Two precious memories from the past stand out before me as I write. My beloved father’s help all through my gospel days until he left us, and his never-to-be-forgotten prayers for me and my work for souls when he was close to eternity. The fragrance of those prayers, spoken to God nearly 40 years ago is with me now, and tears unbidden start, as I hear again, like far-off music, the words, “God sustain and bless Thy sere ant in the Victoria Hall,” “God be with him in all he seeks to do for Thee,” “God bless and sustain him.” More, much more, was said in those hallowed breathings of his heart to God. He is in heaven with all of those whom he helped to Christ in our meetings and elsewhere, and bright will he that eternity where he and all the redeemed ones can realize the truth of the last hymn my father sang on earth, voicing the glories of our blessed Lord―
“Glory, glory everlasting,
Be to Him who bore the cross;
Who redeemed our souls by tasting
Death, the death deserved by us!
Spread His glory,
Who redeemed His people thus.”
The other precious memory is of the love and help of our well-esteemed and beloved brother Mr. W. K. He gave me counsel and advice when I was a young man about the taking of the Victoria Hall for our services. He was wholehearted with me in my work there, and he lectured and preached there whenever he came to Exeter. His last address was given in the Victoria Hall. When his wife was passing away he wrote me a post card, sitting by her bed-side, encouraging me to go on with my work. Every one of my printed “Victoria Hall Addresses” were sent to him to be read and corrected before they were printed. He, amid all his other work, gladly did this to encourage a young evangelist in his work for God.

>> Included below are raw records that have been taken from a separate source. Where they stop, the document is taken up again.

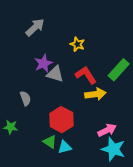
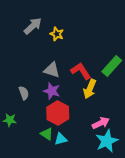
yellow star: (77, 44) -> (57, 34), moved
purple star: (43, 63) -> (52, 91), moved, turned -30
yellow arrow: (95, 94) -> (90, 89), turned 120
cyan star: (113, 149) -> (107, 141), turned 30

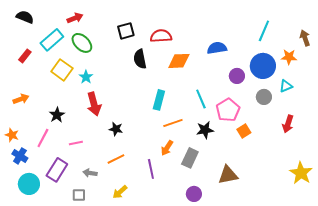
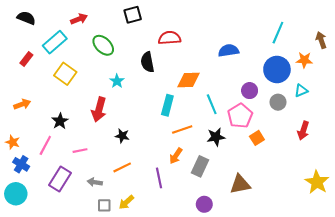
black square: (126, 31) -> (133, 15), moved
green ellipse: (82, 43) -> (103, 45), moved
orange diamond: (179, 61) -> (188, 80), moved
purple circle: (237, 76) -> (250, 91), moved
cyan star: (86, 77) -> (117, 81), moved
red arrow: (94, 104) -> (99, 110), turned 30
cyan circle: (29, 184) -> (16, 194), moved
gray square: (79, 195) -> (104, 205), moved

Yes, this is the time to encourage one another. We shall all praise together yonder. You know, doubtless, those beautiful words about “Alabaster Boxes of Human Sympathy.” The writer says: ―
“Do not keep the Alabaster Boxes of your love and tenderness sealed up until your friends are dead. Fill their lives with sweetness. Speak approving, cheering words while their ears can hear them, and while their hearts can be thrilled and made happier by them; the kind things you mean to say when they are gone, say before they go. The flowers you mean to send for their coffins, send to brighten and sweeten their homes before they leave them. If my friends have Alabaster Boxes laid away, full of fragrant perfumes of sympathy and affection, which they intend to break over my dead body, I would rather they would bring them out in my weary and troubled hours, and open them that I may be refreshed and cheered by them while I need them. I would rather have a plain coffin without a flower, a funeral without a eulogy, than a life without the sweetness of love and sympathy. Let us learn to anoint our friends beforehand for their burial. Postmortem kindness does not cheer the burdened spirit. Flowers on the coffin cast no fragrance backward over the weary way.”